Скрипачи играют, влюбленные целуются, неугомонные карабкаются в горы, усталые валяются в цветах, заказные лучники стреляют из луков, сидя на низеньких лошадях, а привезенные пионеры ангельскими голосами поют неизменную песню про Чингисхана. И она клубится в акустических фокусах ущелья, перемешиваясь с дымом и запахом мяса. Когда мы перестаем соображать, нас запихивают в автобусы и везут в театр на концерт.
Лола засыпает на моем плече и не видит самого интересного. Она не видит, как к первому ряду, заполненному французами, подходит маленький толстый монгол начальственного вида и знаками требует, чтобы ряд был освобожден. Недоумевающие французы испуганно встают, монгол криками подзывает пять местных женщин из зала и сажает их вокруг себя на освобожденном ряду, нимало не смущаясь идущим на сцене действием. Лола не видит, как в зал въезжает женщина с коляской и осанкой сановной жены, как она направляется к понравившемуся креслу, сгоняет с него вежливую австрийку, берет на колени ребенка и, чтоб он наконец перестал орать, запихивает ему в рот маленькую несвежую грудь.
На людей на сцене все это не производит ни малейшего впечатления, в отличие от караванцев, которые после этого плохо воспринимают концерт. На сцене происходит невероятное. Монголы так одарены музыкально и пластически, что все, что они делают даже на сцене своего «Большого театра», требующего хотя бы некоторой академизации, находится где-то между искусством, игрой и любовью. Они двигаются и поют, как звери, в лучшем смысле этого слова, потому что, если на сцене западного театра появляется кошка, она переигрывает всех: любой класс европейского мастерства на сцене в присутствии кошки становится картонным. На сцене монгольского музыкального театра нельзя заметить кошку, на ней не будет заметным даже табун лошадей, потому что органика актерского существования у монгола абсолютна. Земля эта имеет такую энергетику, что после заторможенного русского, а уж тем более после полумертвого, даже во всей своей активности, европейца монгол кажется ребенком, только что научившимся ходить и наполненным распирающей его жизненной силой и вкусом к окружающему миру. Непонятно, как ему удается совмещать это со степенностью и самообладанием.

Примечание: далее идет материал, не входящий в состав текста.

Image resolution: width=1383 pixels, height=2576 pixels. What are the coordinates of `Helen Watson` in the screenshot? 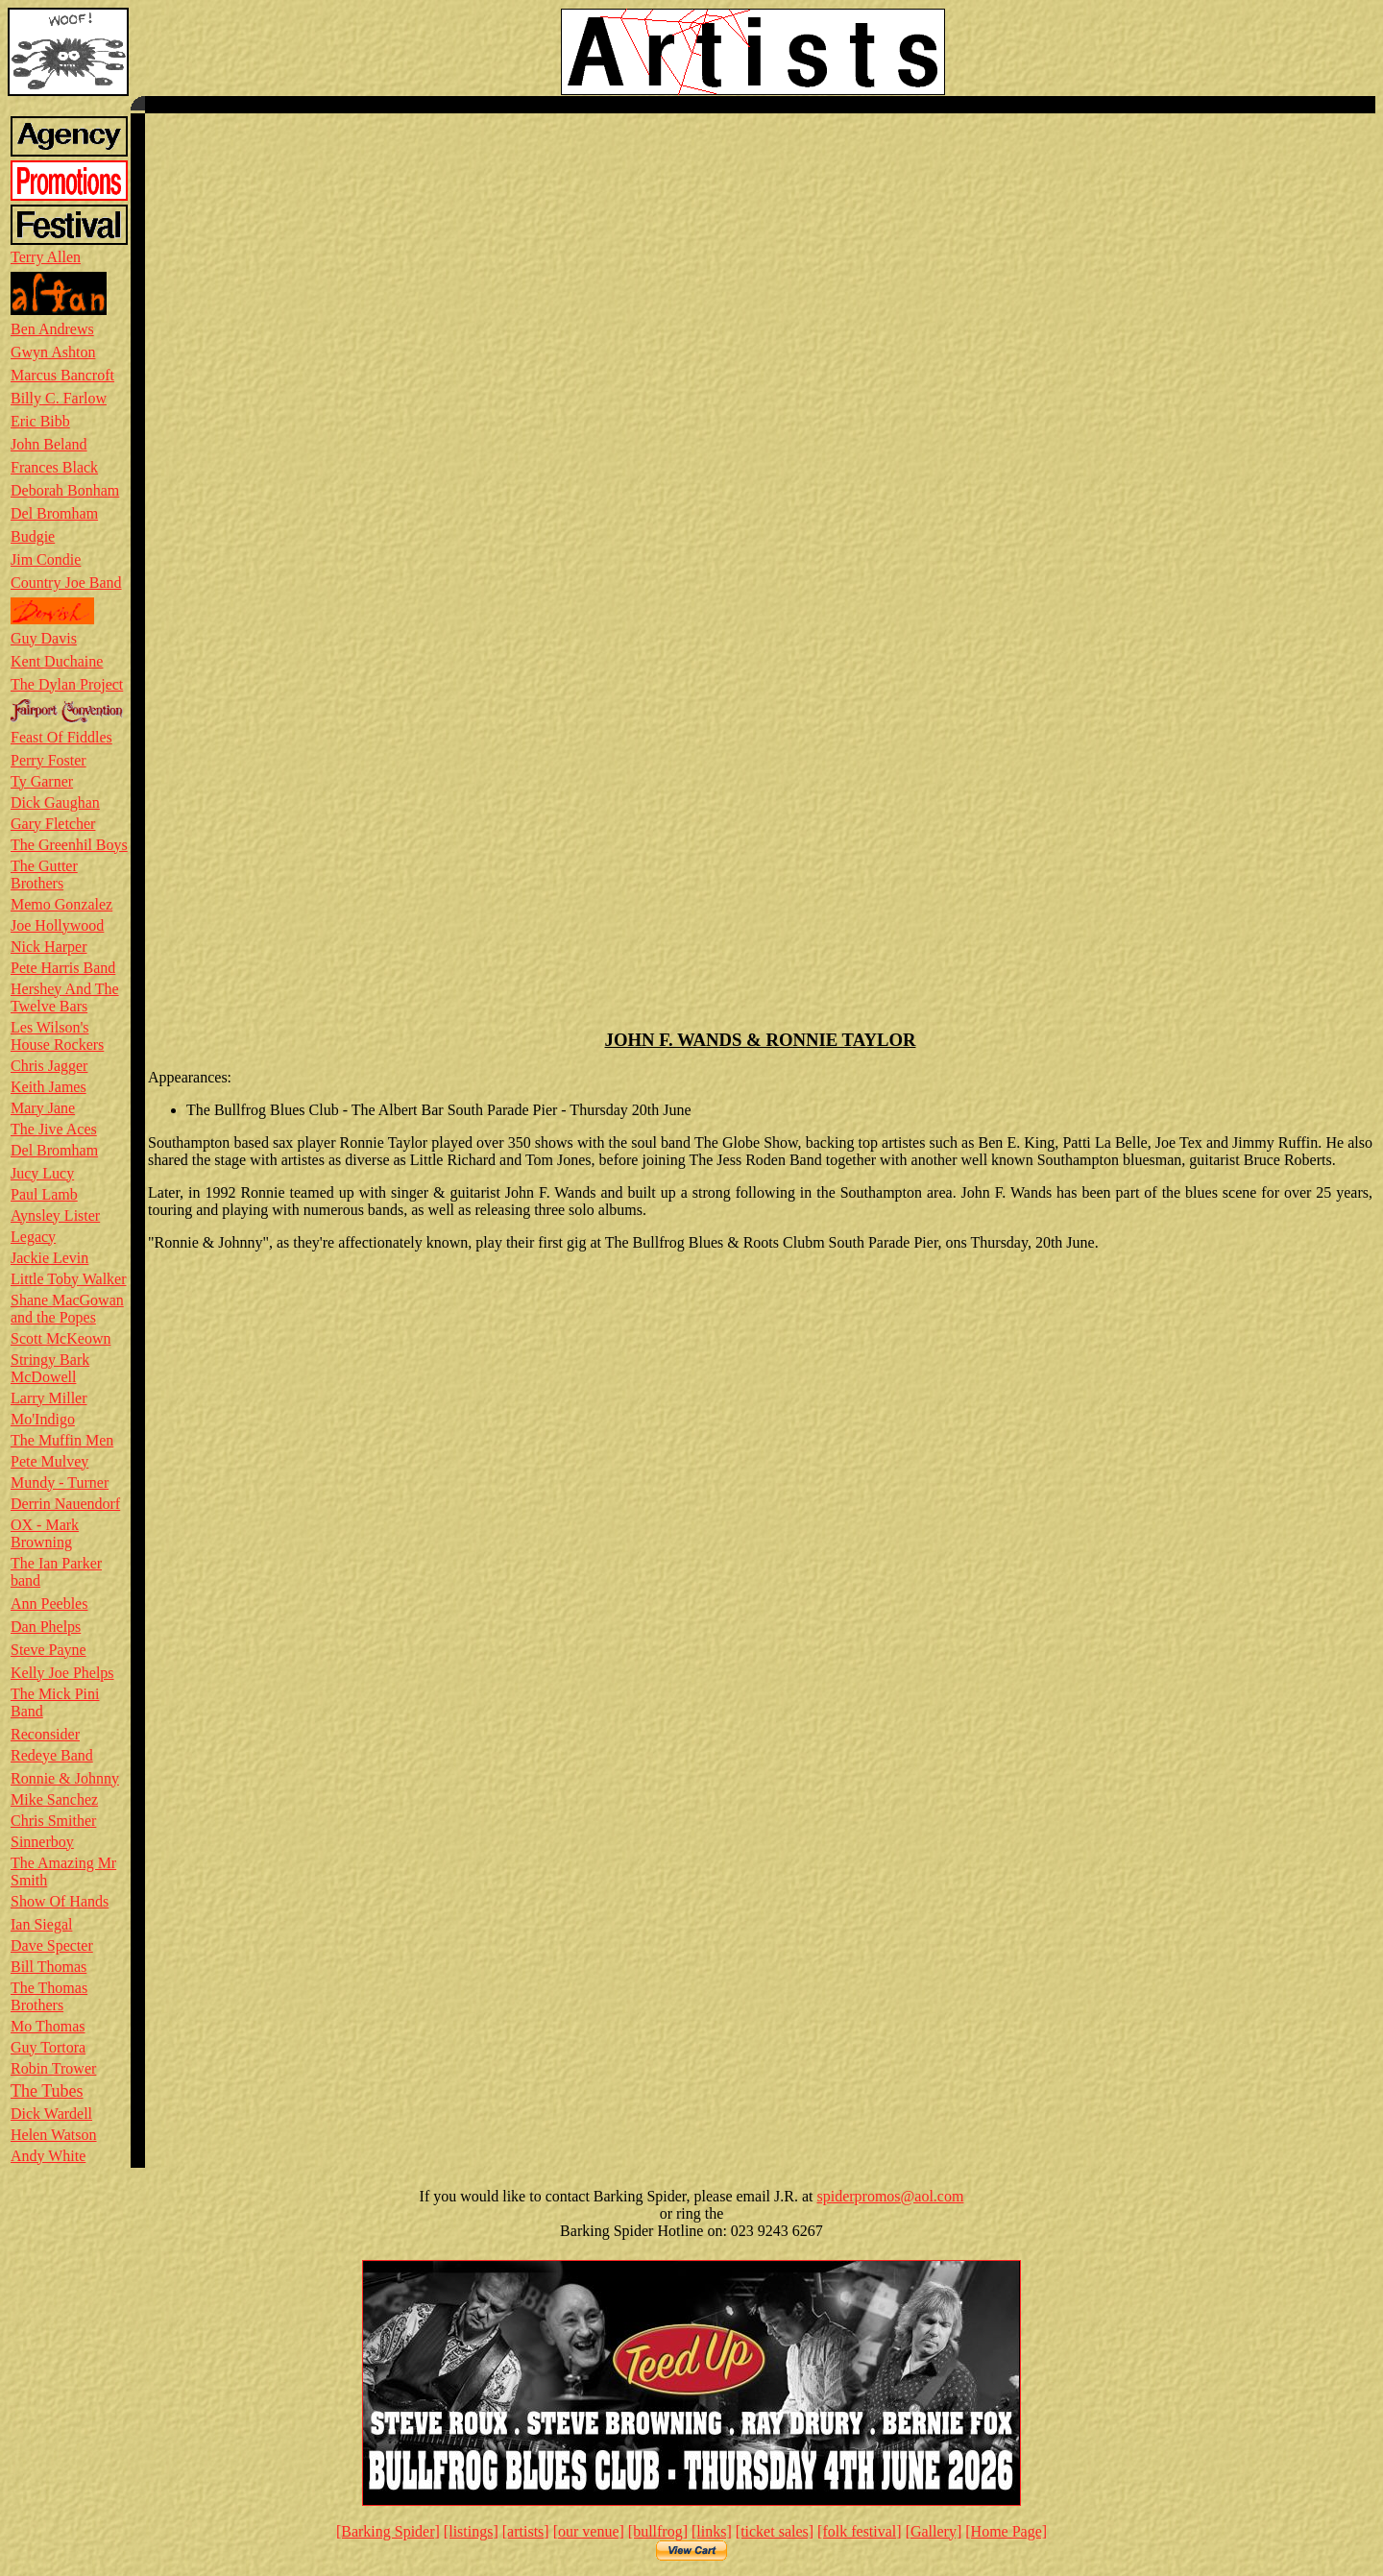 It's located at (54, 2134).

– Наконец-то мы доехали до географической точки, где все искусство посвящено величию Чингисхана, – говорит Лола, периодически просыпаясь. И надо сказать, объем чингисханской тематики в концерте перекрывает даже объемы Ленинианы на пике застойных концертов.
После концерта нас переселяют в общежитие высшей партийной школы. Ночь – как воронье крыло.
– До каких у вас в Улан-Баторе ходит транспорт?
– А это как получится.
– Не опасно ли нам одним добираться до общежития?
– Очень опасно. Иностранцам ночью в Монголии ходить нельзя.
Опекающий нас в дымину пьяный Бадбаяр из партии «зеленых» дематериализовался. Мы боязливо крадемся по пустым улицам. Кто живет в общежитии, просчитать невозможно; поскольку из всех типов социальных структур в Монголии действуют только родовые, то это может быть кто угодно. На нашем этаже, слава богу, живет американский корпус мира. Американцы купили у предыдущей правящей партии часть общежития, дали взятку нынешней и сосуществуют вместе. В номерах бедная честность, трогательно выложенные розочкой квадратные полотенца и запах дома. В общежитии только русские, западников раздали в семьи, о чем утром они будут сокрушаться.
– Такой грязи я не видел нигде в мире!
– Я чуть не умерла от того, чем меня кормили!
– Хозяйка подавала разлитый по тарелкам суп, а потом долго вынимала из каждой тарелки мух серебряным ножом.
Монгольские гигиенические нормы отличаются от среднеевропейских, и это следствие не низкой бытовой культуры, а высокой экологической чистоты. Европеец ведь тоже начал мыть руки, борясь с дизентерией, а не с дурными манерами. Уже потом, сломавшись, мы ели все подряд, какими попало руками, пили целой компанией из одного, символически вымытого стакана, и остались живехоньки и здоровехоньки. Русские веками скоблили полы, а монголы в первом поколении попали из юрты в панельный аквариум. Приторный запах молока и бараньего жира, пропитывающий город, – последнее, что соединяет их с кочевой жизнью.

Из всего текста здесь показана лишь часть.